Sometimes, confusion comes from feeling like something is missing, but that “something” isn’t always another relationship. It could be a need for bisexual visibility, a stronger sense of identity, or simply feeling seen by your partner in a deeper way.
Before making big decisions, ask yourself: what am I actually craving? Do I need to connect with my bisexual identity more? Do I need better communication in my relationship? Do I need more independence? Understanding what’s really missing helps you address it in a productive way.
10. Challenge societal pressure and internalised biphobia.

Biphobia — both from society and internalised within yourself—can create unnecessary confusion. Many bisexual people are made to feel like they have to “pick a side” or prove their identity through their actions. Remind yourself that bisexuality is real, valid, and doesn’t need to look a certain way. You don’t have to justify your identity based on your current relationship status or past experiences.
11. Consider going to therapy if you need some extra support.
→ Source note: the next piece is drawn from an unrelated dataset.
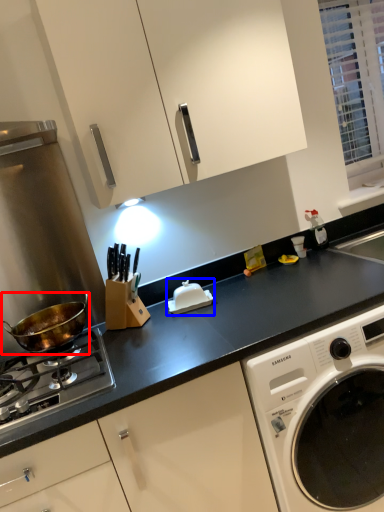 Question: Which object is further to the camera taking this photo, wok (highlighted by a red box) or appliance (highlighted by a blue box)?

Choices:
 (A) wok
 (B) appliance

Answer: (B) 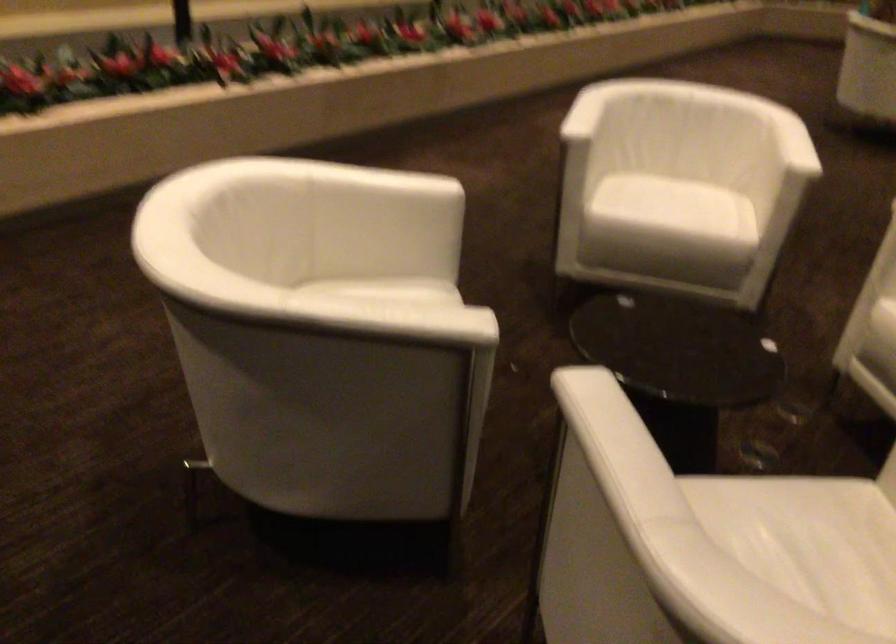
Sometimes, talking things through with a professional can help untangle complicated emotions. A therapist who is LGBTQIA+ affirming can provide a non-judgemental space to explore your feelings without fear of being misunderstood. Therapy doesn’t mean something is wrong; it’s simply a tool to help you gain clarity and confidence in your identity and relationships. If your confusion is causing you stress, it’s worth considering.
12. Know that you don’t have to figure everything out at once.

Sexuality, relationships, and self-discovery are lifelong journeys. Just because you’re confused now doesn’t mean you’ll always feel that way. Rather than pressuring yourself to find immediate answers, allow yourself space to explore your emotions, communicate openly, and grow into a deeper understanding of yourself. With time and reflection, things will become clearer.